Finalmente, também se não vislumbra uma especial “relevância social” na resolução da dita questão, por não se detetar um interesse comunitário significativo nessa apreciação e resolução, tendo em conta que se trata de norma que vigora na ordem jurídica há muitos anos e a sua interpretação raramente tem sido questionada junto dos tribunais, como a recorrente, aliás, refere dizendo que a questão nunca foi apreciada (mas, como acima referido, já foi expressamente apreciada, pelo menos, uma vez no sentido agora decidido)
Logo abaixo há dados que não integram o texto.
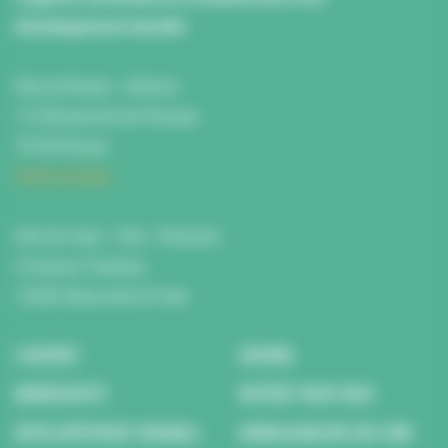
développement durable
Site de Rouen : L'Atrium
115 Boulevard de l’Europe
76100 Rouen
Fiche d'accès
Site de Caen : Citis - Pentacle
5 Avenue Tsukuba
14200 Hérouville St Clair
L’AGENCE
AGENDA
BIODIVERSITÉ
REPÉRÉ POUR VOUS
DÉVELOPPEMENT DURABLE
AMBASSADEURS DES ODD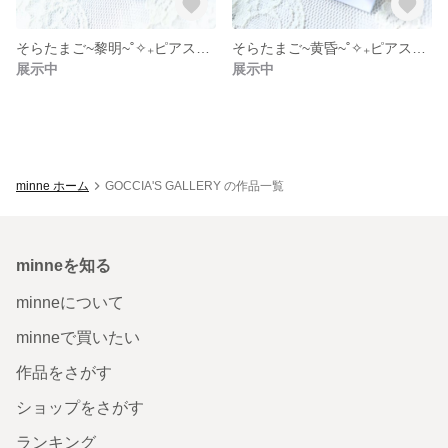
そらたまご~黎明~˚✧₊ピアス・イヤリング˚✧₊⁎雲レジン
そらたまご~黄昏~˚✧₊ピアス・イヤリング˚✧₊⁎雲レジン
展示中
展示中
minne ホーム
GOCCIA'S GALLERY の作品一覧
minneを知る
minneについて
minneで買いたい
作品をさがす
ショップをさがす
ランキング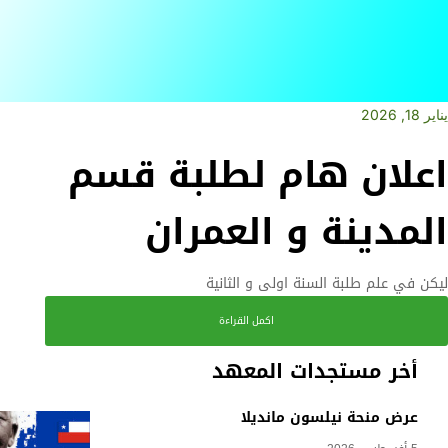
يناير 18, 2026
اعلان هام لطلبة قسم
المدينة و العمران
ليكن في علم طلبة السنة اولى و الثانية
اكمل القراءة
أخر مستجدات المعهد
عرض منحة نيلسون مانديلا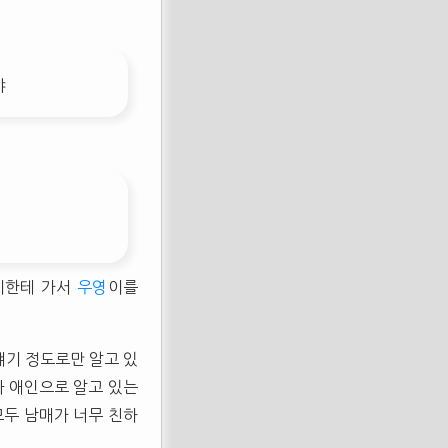
야
이한테 가서
우영
이를
얘기 정도로만 알고 있
라 애인으로 알고 있는
모두 남매가 너무 친하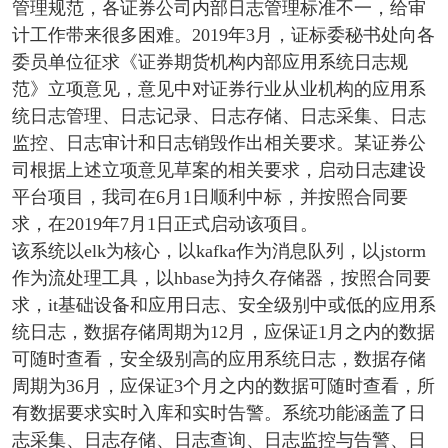
管理规范，各证券公司内部日志管理标准不一，给审
计工作带来很多困难。2019年3月，证标委秘书处向各
委员单位征求《证券期货机构内部应用系统日志规
范》立项意见，意见中对证券行业从业机构的应用系
统日志管理、日志记录、日志存储、日志采集、日志
监控、日志审计和日志销毁作出相关要求。某证券公
司根据上述立项意见草案的相关要求，启动日志建设
平台项目，我司在6月1日顺利中标，并按照合同要
求，在2019年7月1日正式启动该项目。
该系统以elk为核心，以kafka作为消息队列，以jstorm
作为流处理工具，以hbase为持久存储器，按照合同要
求，it基础设备和应用日志、安全级别中或低的应用系
统日志，数据存储周期为12月，应保证1月之内的数据
可随时查看，安全级别高的应用系统日志，数据存储
周期为36月，应保证3个月之内的数据可随时查看，所
有数据要求实时入库和实时告警。系统功能涵盖了日
志采集、日志存储、日志查询、日志监控与告警、日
Por todo o exposto, não correspondendo o recurso excecional de revista à introdução generalizada de uma nova instância de recurso e não podendo ser utilizado para a imputação de erros de julgamento ao acórdão recorrido sem a verificação dos requisitos previstos no art.º 150.º do CPTA, não pode ser admitido o presente recurso.

VIII. Nestes termos e pelo exposto, por falta dos pressupostos legais, não se admite o presente recurso de revista.

Custas pela Recorrente.
Lisboa, 5 de dezembro de 2012. – Valente Torrão (relator) – Dulce Neto – Alfredo Madureira.